What does menopause fatigue feel like?

Menopause fatigue can feel like an overwhelming sense of tiredness or exhaustion that persists despite getting enough sleep. It often leaves individuals feeling drained, lacking energy, and struggling to complete daily tasks.

How can I overcome menopause tiredness?

Overcoming menopause tiredness involves adopting various strategies, including maintaining a healthy lifestyle, managing stress, getting regular exercise, ensuring a balanced diet, prioritizing quality sleep, and seeking support from healthcare professionals when needed.

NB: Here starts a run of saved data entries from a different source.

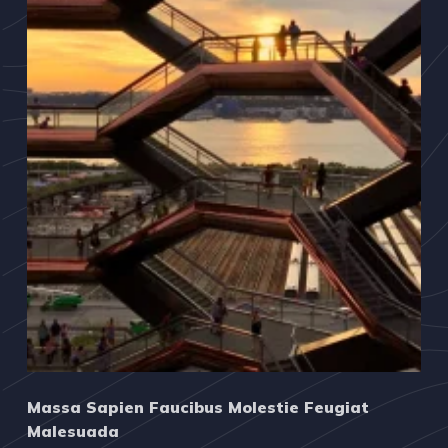
Massa Sapien Faucibus Molestie Feugiat
Malesuada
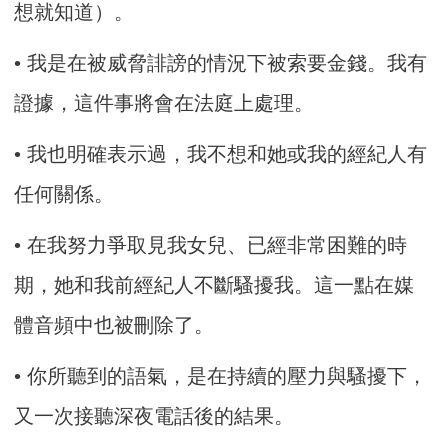
想就知道）。
• 我是在被威脅誹謗的情況下被索要金錢。我有
證據，這件事將會在法庭上處理。
• 我也明確表示過，我不想和她或我的經紀人有
任何關係。
• 在我努力爭取見我女兒、已經非常困難的時
期，她和我前經紀人不斷騷擾我。這一點在媒
體音頻中也被刪除了。
• 你所聽到的語氣，是在持續的壓力與騷擾下，
又一次接聽深夜電話後的結果。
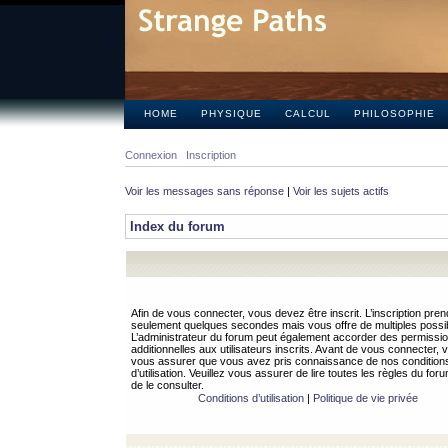
HOME
PHYSIQUE
CALCUL
PHILOSOPHIE
Connexion
Inscription
Voir les messages sans réponse
|
Voir les sujets actifs
Index du forum
Afin de vous connecter, vous devez être inscrit. L’inscription pren
seulement quelques secondes mais vous offre de multiples possibi
L’administrateur du forum peut également accorder des permissi
additionnelles aux utilisateurs inscrits. Avant de vous connecter, v
vous assurer que vous avez pris connaissance de nos condition
d’utilisation. Veuillez vous assurer de lire toutes les règles du for
de le consulter.
Conditions d’utilisation
|
Politique de vie privée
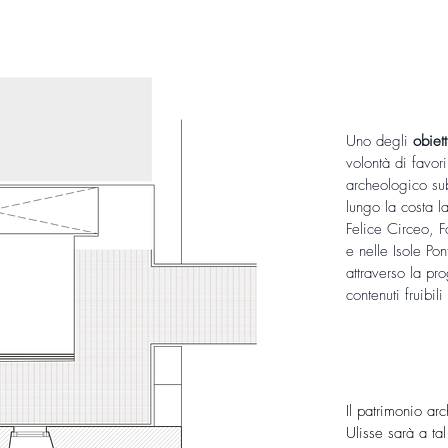
Uno degli
obiett
volontà di favor
archeologico su
lungo la costa l
Felice Circeo, 
e nelle Isole Po
attraverso la pr
contenuti fruibil
Il patrimonio ar
Ulisse sarà a tal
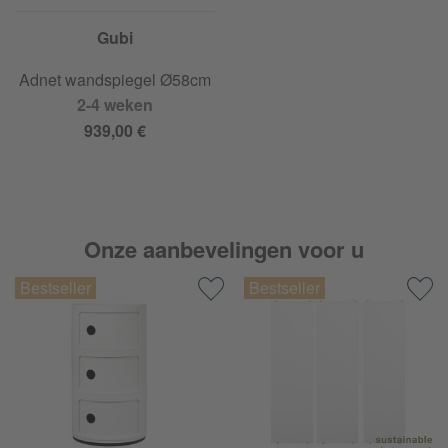
Gubi
Adnet wandspiegel Ø58cm
2-4 weken
939,00 €
Onze aanbevelingen voor u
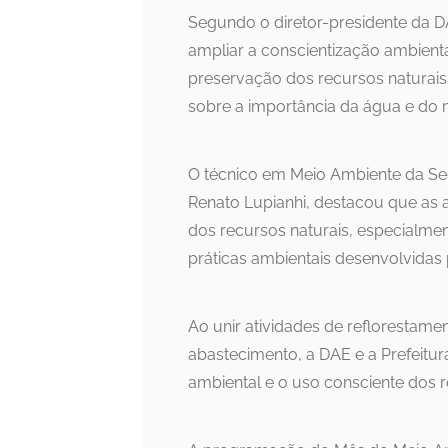
Segundo o diretor-presidente da DA
ampliar a conscientização ambient
preservação dos recursos naturais
sobre a importância da água e do 
O técnico em Meio Ambiente da Se
Renato Lupianhi, destacou que as 
dos recursos naturais, especialmen
práticas ambientais desenvolvidas 
Ao unir atividades de reflorestam
abastecimento, a DAE e a Prefeitur
ambiental e o uso consciente dos r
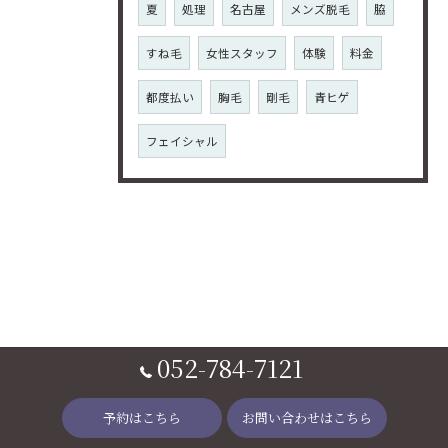
夏
処理
名古屋
メンズ脱毛
脇
すね毛
女性スタッフ
体験
料金
都度払い
胸毛
剛毛
青ヒゲ
フェイシャル
052-784-7121
予約はこちら
お問い合わせはこちら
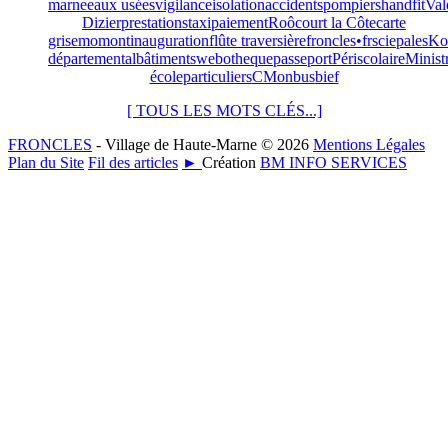
marne
eaux usées
vigilance
isolation
accidents
pompiers
handfit
Val
Dizier
prestations
taxi
paiement
Roôcourt la Côte
carte
grise
momont
inauguration
flûte traversière
froncles•fr
scie
pales
Ko
départemental
bâtiments
webotheque
passeport
Périscolaire
Minist
école
particuliers
CMonbus
bief
[ TOUS LES MOTS CLÉS...]
FRONCLES
- Village de Haute-Marne © 2026
Mentions Légales
Plan du Site
Fil des articles
►
Création
BM INFO SERVICES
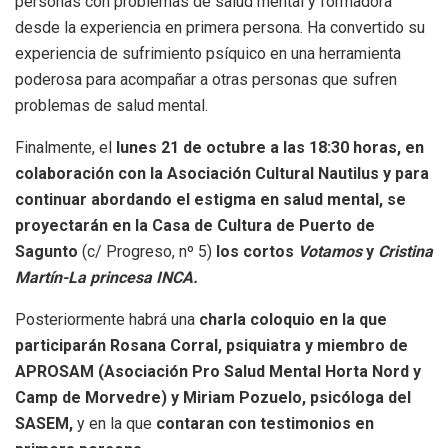
personas con problemas de salud mental y formadora
desde la experiencia en primera persona. Ha convertido su
experiencia de sufrimiento psíquico en una herramienta
poderosa para acompañar a otras personas que sufren
problemas de salud mental.
Finalmente, el
lunes 21 de octubre a las 18:30 horas, en
colaboración con la Asociación Cultural Nautilus y para
continuar abordando el estigma en salud mental, se
proyectarán en la Casa de Cultura de Puerto de
Sagunto
(c/ Progreso, nº 5)
los cortos
Votamos
y
Cristina
Martín-La princesa INCA.
Posteriormente habrá una
charla coloquio en la que
participarán Rosana Corral, psiquiatra y miembro de
APROSAM (Asociación Pro Salud Mental Horta Nord y
Camp de Morvedre) y Miriam Pozuelo, psicóloga del
SASEM,
y en la que
contaran con testimonios en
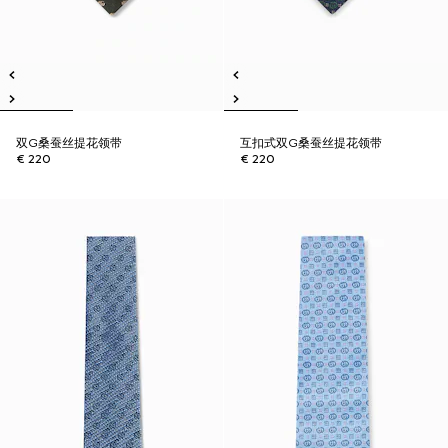
双G桑蚕丝提花领带
互扣式双G桑蚕丝提花领带
€ 220
€ 220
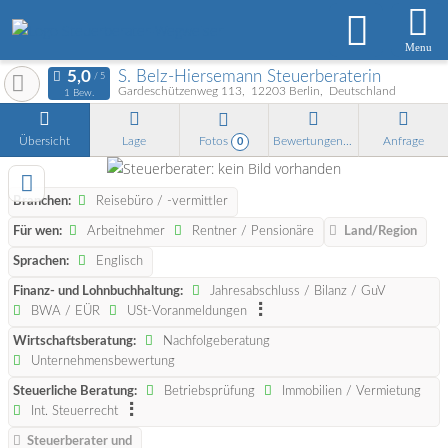
Menu
S. Belz-Hiersemann Steuerberaterin
Gardeschützenweg 113
12203
Berlin
Deutschland
1 Bew.
Übersicht
Lage
Fotos
Bewertungen
Anfrage
0
Branchen:
Reisebüro / -vermittler
Für wen:
Arbeitnehmer
Rentner / Pensionäre
Land/Region
Sprachen:
Englisch
Finanz- und Lohnbuchhaltung:
Jahresabschluss / Bilanz / GuV
BWA / EÜR
USt-Voranmeldungen
Wirtschaftsberatung:
Nachfolgeberatung
Unternehmensbewertung
Steuerliche Beratung:
Betriebsprüfung
Immobilien / Vermietung
Int. Steuerrecht
Steuerberater und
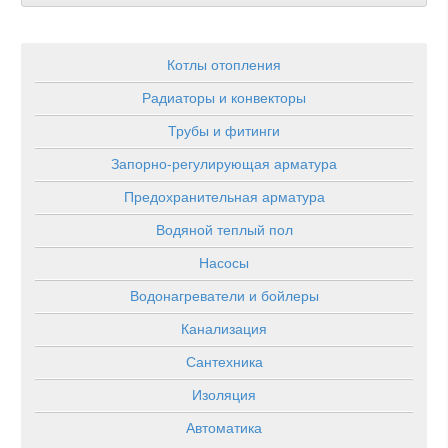
Котлы отопления
Радиаторы и конвекторы
Трубы и фитинги
Запорно-регулирующая арматура
Предохранительная арматура
Водяной теплый пол
Насосы
Водонагреватели и бойлеры
Канализация
Сантехника
Изоляция
Автоматика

Hormone therapy may also be an option for some individuals.

What is crashing fatigue during menopause?

Crashing fatigue during menopause refers to sudden and severe episodes of exhaustion that can disrupt daily life. It can be characterized by a sudden and overwhelming feeling of tiredness, often occurring unpredictably.

What are the worst menopause symptoms?

The “worst” menopause symptoms can vary from person to person, as each individual’s experience is unique. However, some common and challenging menopause symptoms include hot flashes, night sweats, mood swings, vaginal dryness, sleep disturbances, fatigue, and changes in libido. These symptoms can significantly impact an individual’s quality of life during this life transition.

Author: Leann Poston, M.D.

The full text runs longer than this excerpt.